** INPUT FOR THIS TASK follows **
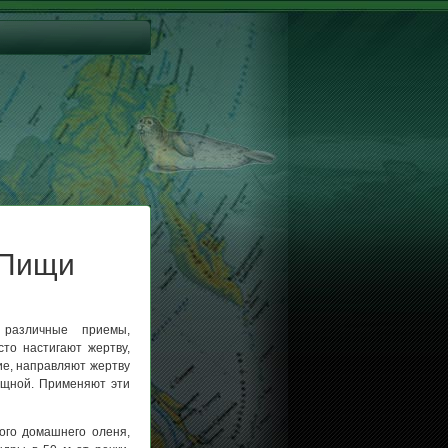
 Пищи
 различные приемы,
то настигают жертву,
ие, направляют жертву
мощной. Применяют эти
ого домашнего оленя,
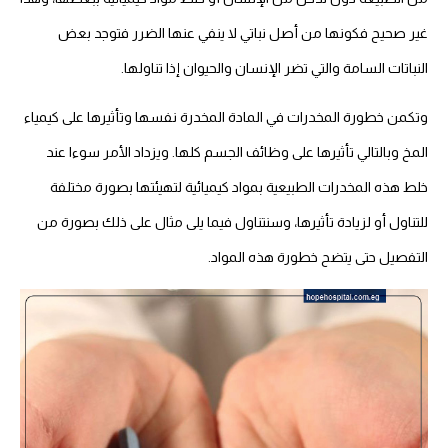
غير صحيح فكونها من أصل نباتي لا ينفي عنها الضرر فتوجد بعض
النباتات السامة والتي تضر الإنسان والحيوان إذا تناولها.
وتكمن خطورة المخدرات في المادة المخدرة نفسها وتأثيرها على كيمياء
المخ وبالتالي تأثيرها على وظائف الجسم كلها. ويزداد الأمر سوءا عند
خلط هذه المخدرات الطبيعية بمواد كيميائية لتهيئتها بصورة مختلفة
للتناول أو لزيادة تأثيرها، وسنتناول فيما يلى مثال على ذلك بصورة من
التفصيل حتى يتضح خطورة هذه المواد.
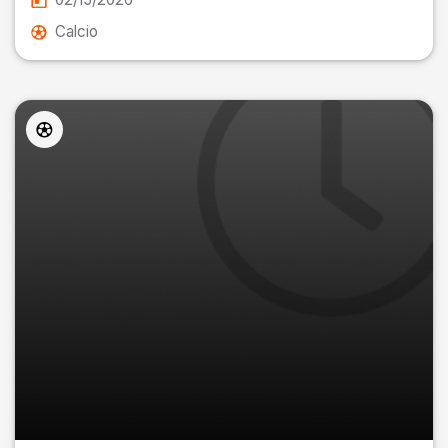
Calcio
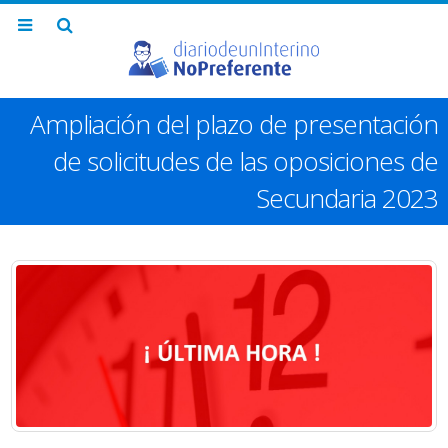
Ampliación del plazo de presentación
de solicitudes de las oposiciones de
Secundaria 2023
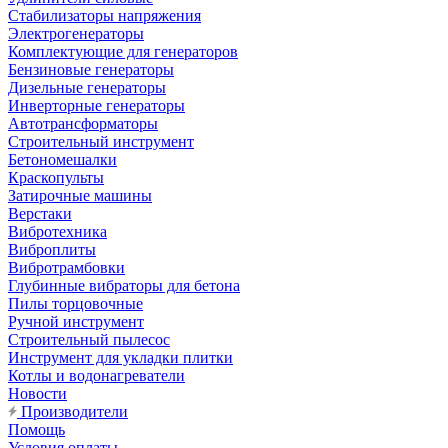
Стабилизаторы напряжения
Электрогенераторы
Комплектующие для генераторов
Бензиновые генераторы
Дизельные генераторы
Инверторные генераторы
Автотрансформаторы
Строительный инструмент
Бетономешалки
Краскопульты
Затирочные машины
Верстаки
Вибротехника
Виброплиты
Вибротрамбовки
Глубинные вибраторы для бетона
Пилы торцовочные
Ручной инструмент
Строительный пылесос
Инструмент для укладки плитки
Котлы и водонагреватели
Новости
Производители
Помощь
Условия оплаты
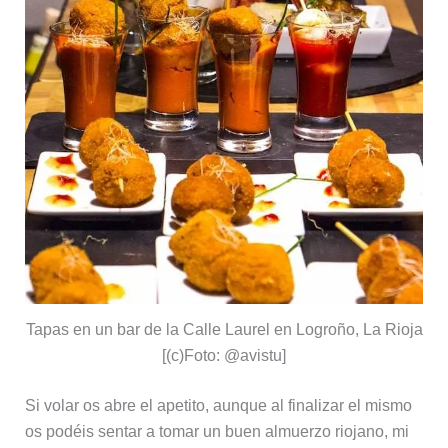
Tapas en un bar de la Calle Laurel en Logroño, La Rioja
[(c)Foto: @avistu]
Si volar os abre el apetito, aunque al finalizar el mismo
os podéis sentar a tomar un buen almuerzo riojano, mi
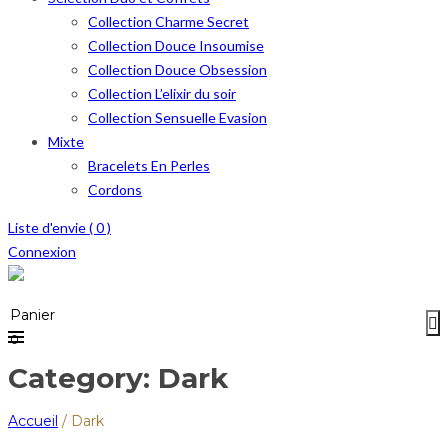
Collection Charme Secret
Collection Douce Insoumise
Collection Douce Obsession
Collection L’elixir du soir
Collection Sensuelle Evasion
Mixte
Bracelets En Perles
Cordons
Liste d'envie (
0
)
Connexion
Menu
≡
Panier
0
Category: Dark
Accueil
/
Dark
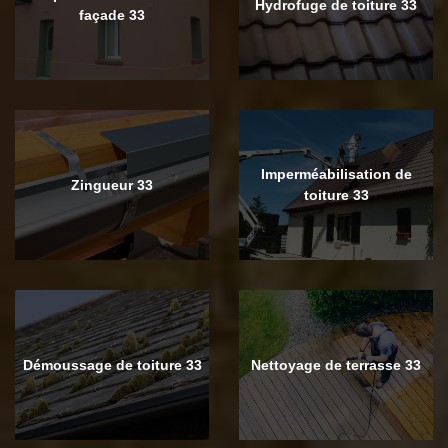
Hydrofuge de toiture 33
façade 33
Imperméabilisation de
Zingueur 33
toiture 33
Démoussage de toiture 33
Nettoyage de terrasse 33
** End of INPUT FOR THIS TASK **
**TASK OBJECTIVE**
Only a number is wanted. How many lines of the entries above carry "خطورة"?

**SOLUTION**
2